▶ [PROBLEM DETAILS]: Among the entries below, find the lines with "Zubehör" and copy them.

▶ [ENTRIES SUPPLIED]:
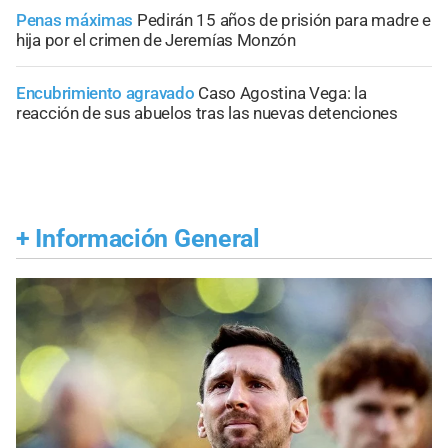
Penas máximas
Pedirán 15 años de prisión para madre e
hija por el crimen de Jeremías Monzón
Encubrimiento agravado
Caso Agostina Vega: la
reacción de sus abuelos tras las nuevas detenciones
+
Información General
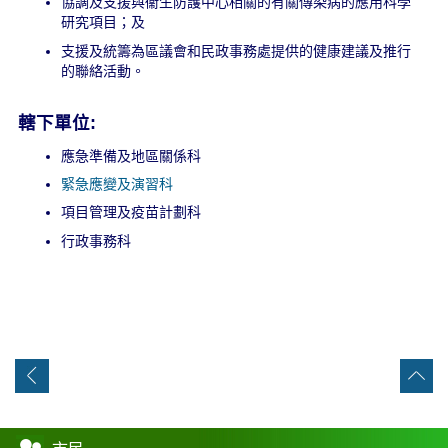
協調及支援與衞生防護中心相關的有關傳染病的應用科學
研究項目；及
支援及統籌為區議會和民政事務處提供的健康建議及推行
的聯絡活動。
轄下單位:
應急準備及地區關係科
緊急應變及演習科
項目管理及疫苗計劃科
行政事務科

--

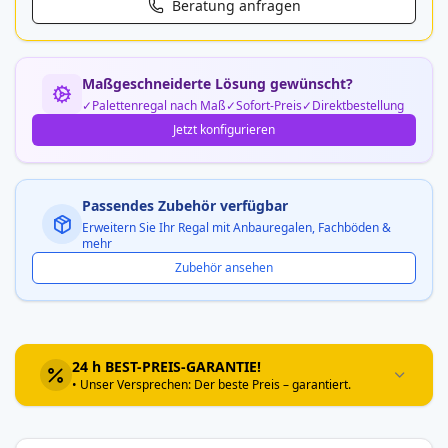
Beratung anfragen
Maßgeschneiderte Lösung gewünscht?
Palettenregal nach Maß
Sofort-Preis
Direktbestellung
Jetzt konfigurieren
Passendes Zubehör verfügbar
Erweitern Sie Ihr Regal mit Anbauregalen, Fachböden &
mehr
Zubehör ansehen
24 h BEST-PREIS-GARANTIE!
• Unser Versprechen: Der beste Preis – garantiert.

▶ [SOLUTION TO THIS TASK]:
Passendes Zubehör verfügbar
Zubehör ansehen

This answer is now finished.